No. of Recommendations: 13
ML evaluates a model differently. They first define an algorithm to take any data and predict the future
(like a neural network or many tree search). Then the break the historical data into shorter subsets. For
each subset you train the predictor model on typically 60 to 70% of the subset and test the results.
The model is judged on the results of all the train-test sequences where no train-test sequence has any
future data. A model that does well did well looking only at the data it had at that point in time.
This is how all data mining is done, when it's done correctly. Same with "classic" MI screens.
(terminology clarification: data mining is a good thing, overmining is a problem)

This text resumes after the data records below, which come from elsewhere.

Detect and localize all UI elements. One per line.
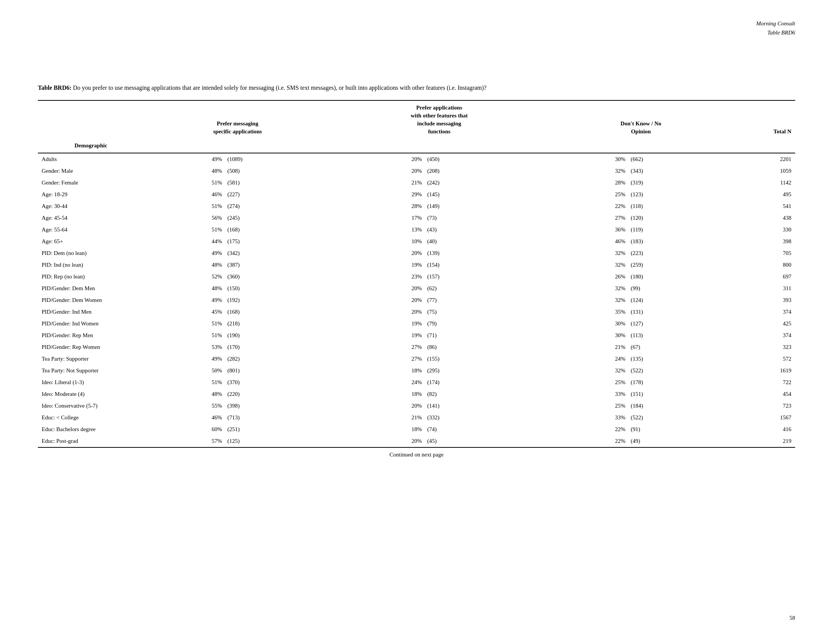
total-cell: 1567	[735, 412, 795, 423]
demographic-cell: Educ: Post-grad	[38, 435, 144, 448]
demographic-cell: Ideo: Liberal (1-3)	[38, 377, 144, 388]
table-row: PID/Gender: Ind Women 51% (218) 19% (79)…	[38, 318, 795, 330]
other-pct-cell: 10%	[331, 236, 426, 247]
table-row: PID/Gender: Rep Women 53% (170) 27% (86)…	[38, 341, 795, 353]
pref-pct-cell: 53%	[144, 341, 226, 353]
demographic-cell: Age: 30-44	[38, 200, 144, 212]
pref-pct-cell: 44%	[144, 236, 226, 247]
dk-count-cell: (178)	[629, 377, 735, 388]
demographic-cell: Tea Party: Not Supporter	[38, 365, 144, 377]
other-count-cell: (73)	[426, 212, 547, 224]
table-row: PID: Dem (no lean) 49% (342) 20% (139) 3…	[38, 247, 795, 259]
table-row: Ideo: Liberal (1-3) 51% (370) 24% (174) …	[38, 377, 795, 388]
pref-pct-cell: 51%	[144, 318, 226, 330]
total-cell: 722	[735, 377, 795, 388]
dk-pct-cell: 22%	[547, 435, 629, 448]
other-pct-cell: 20%	[331, 283, 426, 295]
header-branding: Morning Consult Table BRD6	[756, 19, 795, 37]
table-row: PID/Gender: Ind Men 45% (168) 20% (75) 3…	[38, 306, 795, 318]
table-row: PID/Gender: Rep Men 51% (190) 19% (71) 3…	[38, 330, 795, 341]
dk-count-cell: (49)	[629, 435, 735, 448]
dk-count-cell: (135)	[629, 353, 735, 365]
total-cell: 454	[735, 388, 795, 400]
other-pct-cell: 18%	[331, 365, 426, 377]
other-pct-cell: 19%	[331, 259, 426, 271]
dk-count-cell: (319)	[629, 177, 735, 188]
pref-count-cell: (387)	[226, 259, 331, 271]
demographic-cell: PID/Gender: Dem Men	[38, 283, 144, 295]
dk-pct-cell: 27%	[547, 212, 629, 224]
page-container: Morning Consult Table BRD6 Table BRD6: D…	[0, 0, 833, 644]
total-cell: 393	[735, 295, 795, 306]
pref-pct-cell: 48%	[144, 388, 226, 400]
total-cell: 438	[735, 212, 795, 224]
dk-count-cell: (124)	[629, 295, 735, 306]
table-title: Table BRD6: Do you prefer to use messagi…	[38, 83, 795, 92]
dk-pct-cell: 25%	[547, 188, 629, 200]
total-cell: 311	[735, 283, 795, 295]
table-row: PID/Gender: Dem Women 49% (192) 20% (77)…	[38, 295, 795, 306]
dk-pct-cell: 22%	[547, 200, 629, 212]
table-row: Age: 18-29 46% (227) 29% (145) 25% (123)…	[38, 188, 795, 200]
dk-count-cell: (662)	[629, 153, 735, 165]
pref-count-cell: (251)	[226, 423, 331, 435]
pref-count-cell: (175)	[226, 236, 331, 247]
pref-count-cell: (150)	[226, 283, 331, 295]
dk-count-cell: (99)	[629, 283, 735, 295]
total-cell: 1619	[735, 365, 795, 377]
demographic-cell: PID: Rep (no lean)	[38, 271, 144, 283]
other-pct-cell: 17%	[331, 212, 426, 224]
pref-pct-cell: 50%	[144, 365, 226, 377]
other-pct-cell: 23%	[331, 271, 426, 283]
table-row: Ideo: Conservative (5-7) 55% (398) 20% (…	[38, 400, 795, 412]
dk-count-cell: (151)	[629, 388, 735, 400]
col-header-total: Total N	[735, 100, 795, 138]
dk-pct-cell: 33%	[547, 412, 629, 423]
pref-pct-cell: 48%	[144, 283, 226, 295]
dk-count-cell: (131)	[629, 306, 735, 318]
demographic-cell: Tea Party: Supporter	[38, 353, 144, 365]
other-pct-cell: 19%	[331, 318, 426, 330]
pref-pct-cell: 51%	[144, 377, 226, 388]
demographic-cell: Ideo: Moderate (4)	[38, 388, 144, 400]
dk-count-cell: (113)	[629, 330, 735, 341]
pref-pct-cell: 57%	[144, 435, 226, 448]
other-pct-cell: 21%	[331, 177, 426, 188]
dk-count-cell: (67)	[629, 341, 735, 353]
other-count-cell: (45)	[426, 435, 547, 448]
col-header-dontknow: Don't Know / No Opinion	[547, 100, 735, 138]
other-pct-cell: 20%	[331, 153, 426, 165]
other-pct-cell: 21%	[331, 412, 426, 423]
pref-pct-cell: 60%	[144, 423, 226, 435]
other-pct-cell: 20%	[331, 247, 426, 259]
pref-count-cell: (192)	[226, 295, 331, 306]
demographic-cell: Educ: < College	[38, 412, 144, 423]
table-title-text: Do you prefer to use messaging applicati…	[72, 84, 487, 91]
other-count-cell: (40)	[426, 236, 547, 247]
other-count-cell: (141)	[426, 400, 547, 412]
table-row: Tea Party: Supporter 49% (282) 27% (155)…	[38, 353, 795, 365]
table-row: Age: 45-54 56% (245) 17% (73) 27% (120) …	[38, 212, 795, 224]
dk-count-cell: (522)	[629, 412, 735, 423]
other-count-cell: (155)	[426, 353, 547, 365]
table-row: Educ: Post-grad 57% (125) 20% (45) 22% (…	[38, 435, 795, 448]
demographic-cell: PID: Ind (no lean)	[38, 259, 144, 271]
total-cell: 723	[735, 400, 795, 412]
data-table: Prefer messaging specific applications P…	[38, 100, 795, 460]
table-row: Educ: < College 46% (713) 21% (332) 33% …	[38, 412, 795, 423]
dk-pct-cell: 33%	[547, 388, 629, 400]
brand-line2: Table BRD6	[756, 28, 795, 37]
other-count-cell: (149)	[426, 200, 547, 212]
pref-pct-cell: 51%	[144, 330, 226, 341]
table-row: Age: 30-44 51% (274) 28% (149) 22% (118)…	[38, 200, 795, 212]
dk-pct-cell: 32%	[547, 283, 629, 295]
demographic-cell: Age: 65+	[38, 236, 144, 247]
total-cell: 374	[735, 306, 795, 318]
total-cell: 541	[735, 200, 795, 212]
other-count-cell: (77)	[426, 295, 547, 306]
other-count-cell: (295)	[426, 365, 547, 377]
dk-count-cell: (180)	[629, 271, 735, 283]
dk-count-cell: (123)	[629, 188, 735, 200]
total-cell: 374	[735, 330, 795, 341]
dk-count-cell: (120)	[629, 212, 735, 224]
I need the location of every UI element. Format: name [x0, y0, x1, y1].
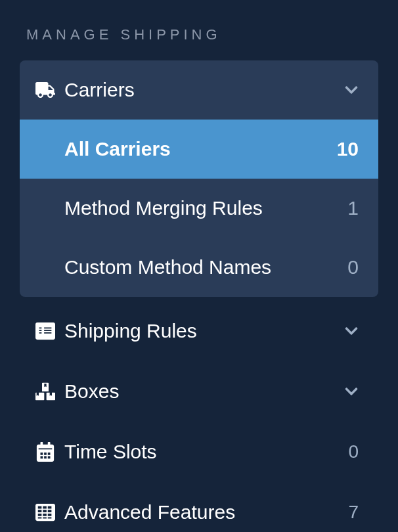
sidebar-list: Shipping Rules Boxes Time Slots 0 — [20, 297, 378, 532]
truck-icon — [35, 80, 64, 100]
sidebar-item-time-slots[interactable]: Time Slots 0 — [20, 422, 378, 482]
chevron-down-icon — [344, 324, 359, 338]
sidebar-item-advanced-features[interactable]: Advanced Features 7 — [20, 482, 378, 532]
grid-icon — [35, 502, 64, 522]
sidebar-item-count: 7 — [348, 502, 359, 523]
sidebar-subitem-label: Custom Method Names — [64, 256, 347, 278]
sidebar-item-boxes[interactable]: Boxes — [20, 361, 378, 422]
sidebar-subitem-count: 0 — [347, 256, 359, 278]
chevron-down-icon — [344, 83, 359, 97]
sidebar-item-carriers[interactable]: Carriers — [20, 60, 378, 120]
sidebar-item-shipping-rules[interactable]: Shipping Rules — [20, 301, 378, 361]
calendar-icon — [35, 442, 64, 462]
sidebar-subitem-method-merging-rules[interactable]: Method Merging Rules 1 — [20, 179, 378, 238]
sidebar-subitem-all-carriers[interactable]: All Carriers 10 — [20, 120, 378, 179]
chevron-down-icon — [344, 384, 359, 399]
sidebar-subitem-count: 1 — [347, 197, 359, 219]
sidebar-item-label: Boxes — [64, 380, 344, 403]
sidebar-subitem-count: 10 — [337, 138, 359, 160]
carriers-panel: Carriers All Carriers 10 Method Merging … — [20, 60, 378, 297]
sidebar-item-label: Carriers — [64, 79, 344, 101]
sidebar-item-label: Advanced Features — [64, 501, 348, 523]
section-title: MANAGE SHIPPING — [26, 26, 378, 43]
sidebar-subitem-label: Method Merging Rules — [64, 197, 347, 219]
sidebar-item-label: Time Slots — [64, 441, 348, 463]
sidebar-subitem-custom-method-names[interactable]: Custom Method Names 0 — [20, 238, 378, 297]
sidebar-item-count: 0 — [348, 441, 359, 462]
sidebar-subitem-label: All Carriers — [64, 138, 337, 160]
boxes-icon — [35, 382, 64, 401]
sidebar-item-label: Shipping Rules — [64, 320, 344, 342]
list-icon — [35, 321, 64, 341]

The problem is this: the process you have described, including seeing which models worked on the withheld out-of-sample validation subset and killing those that didn't, is itself another layer of data mining, another step in a single larger and more complex model building process. That "greater" process has no out-of-sample validation. Once you have culled your set of models by looking at the effectiveness within the validation data set you held back, that validation data set is contaminated and is now in sample, not out of sample.
This might be seen to be "OK" if you only did it once (depending on your strictness), but nobody does this just once. There just isn't enough financial history. In effect all history gets used, and it's all in sample. The only out of sample is the stuff that actually happened after you stopped modelling, and (to be strict) after you stopped culling your set of models.
Combined with machine learning with a lot of parameters, the ability of your final model to have memorized the data set AND the validation set is nigh unbounded. That's not to say it's impossible to find a new and useful insight this way, but it's a very thorny patch in which to be hunting.
Jim